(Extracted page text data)
****************************************

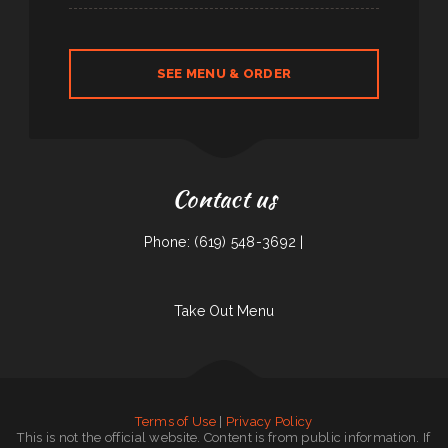
SEE MENU & ORDER
Contact us
Phone: (619) 548-3692 |
Take Out Menu
Terms of Use
|
Privacy Policy
This is not the official website. Content is from public information. If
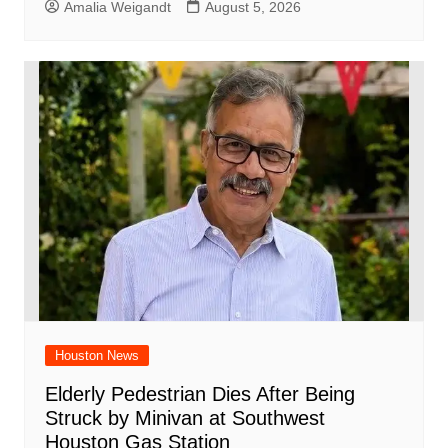
Amalia Weigandt
August 5, 2026
Houston News
Elderly Pedestrian Dies After Being
Struck by Minivan at Southwest
Houston Gas Station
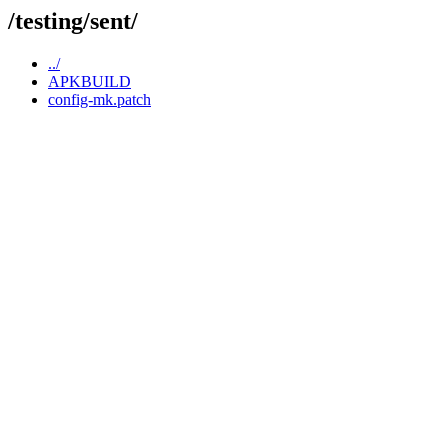
/testing/sent/
../
APKBUILD
config-mk.patch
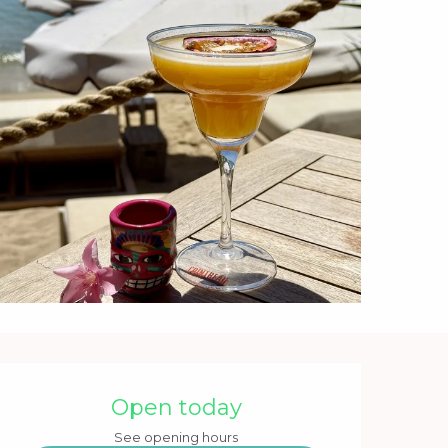
Opening hours & contact 
Open today
See opening hours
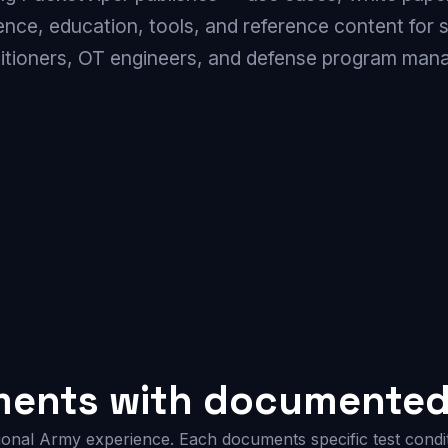
gence, education, tools, and reference content for 
titioners, OT engineers, and defense program mana
ments with documented 
ional Army experience. Each documents specific test condit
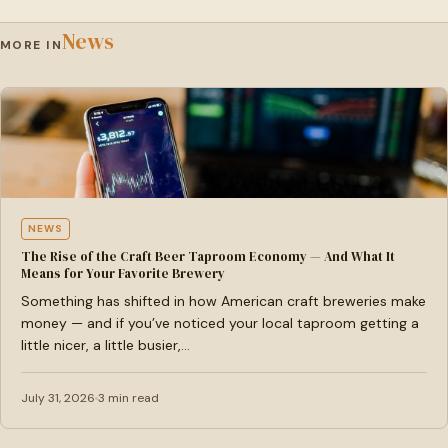
News
MORE IN
NEWS
The Rise of the Craft Beer Taproom Economy — And What It
Means for Your Favorite Brewery
Something has shifted in how American craft breweries make
money — and if you’ve noticed your local taproom getting a
little nicer, a little busier,…
July 31, 2026
3 min read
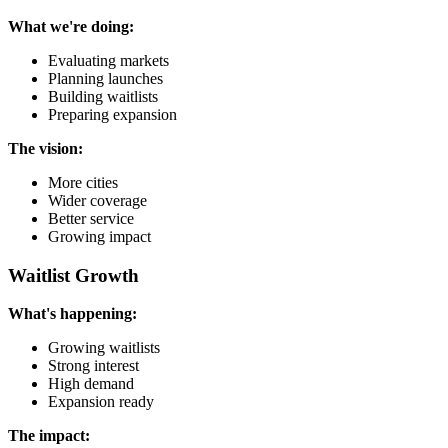
What we're doing:
Evaluating markets
Planning launches
Building waitlists
Preparing expansion
The vision:
More cities
Wider coverage
Better service
Growing impact
Waitlist Growth
What's happening:
Growing waitlists
Strong interest
High demand
Expansion ready
The impact:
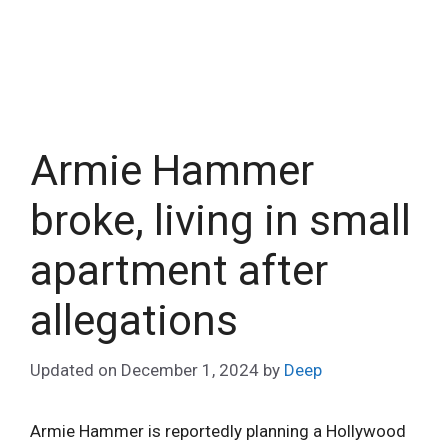
Armie Hammer
broke, living in small
apartment after
allegations
Updated on
December 1, 2024
by
Deep
Armie Hammer is reportedly planning a Hollywood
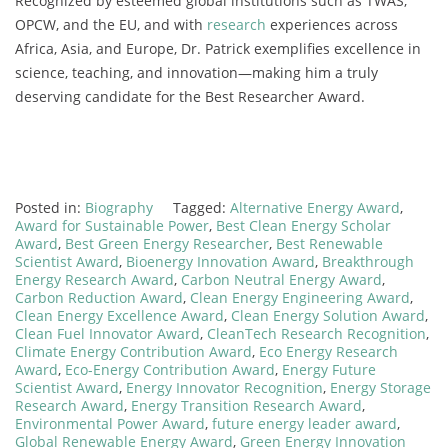
Recognized by esteemed global institutions such as TWAS,
OPCW, and the EU, and with
research
experiences across
Africa, Asia, and Europe, Dr. Patrick exemplifies excellence in
science, teaching, and innovation—making him a truly
deserving candidate for the Best Researcher Award.
Posted in:
Biography
Tagged:
Alternative Energy Award
,
Award for Sustainable Power
,
Best Clean Energy Scholar
Award
,
Best Green Energy Researcher
,
Best Renewable
Scientist Award
,
Bioenergy Innovation Award
,
Breakthrough
Energy Research Award
,
Carbon Neutral Energy Award
,
Carbon Reduction Award
,
Clean Energy Engineering Award
,
Clean Energy Excellence Award
,
Clean Energy Solution Award
,
Clean Fuel Innovator Award
,
CleanTech Research Recognition
,
Climate Energy Contribution Award
,
Eco Energy Research
Award
,
Eco-Energy Contribution Award
,
Energy Future
Scientist Award
,
Energy Innovator Recognition
,
Energy Storage
Research Award
,
Energy Transition Research Award
,
Environmental Power Award
,
future energy leader award
,
Global Renewable Energy Award
,
Green Energy Innovation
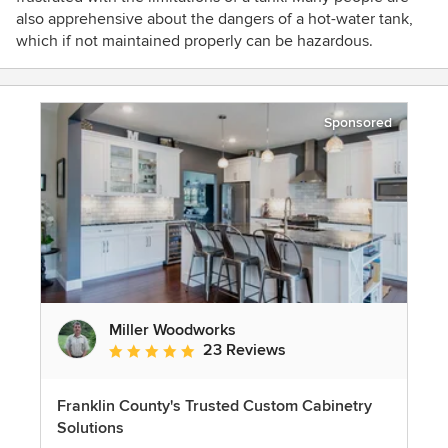
also apprehensive about the dangers of a hot-water tank,
which if not maintained properly can be hazardous.
Sponsored
Miller Woodworks
23 Reviews
Average rating: 5 out of 5 stars
Franklin County's Trusted Custom Cabinetry
Solutions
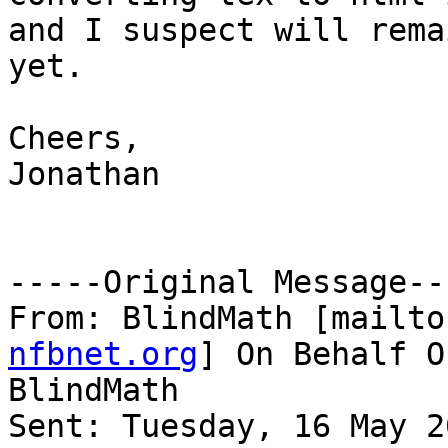
and I suspect will rema
yet.

Cheers,

Jonathan

-----Original Message---
From: BlindMath [mailto
nfbnet.org
] On Behalf O
BlindMath

Sent: Tuesday, 16 May 2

****************************************

* WORK TO BE COMPLETED *
Report back each line of the entries that holds the string "Armie".

* SOLUTION TO THE EXERCISE *
Armie Hammer
Armie Hammer is reportedly planning a Hollywood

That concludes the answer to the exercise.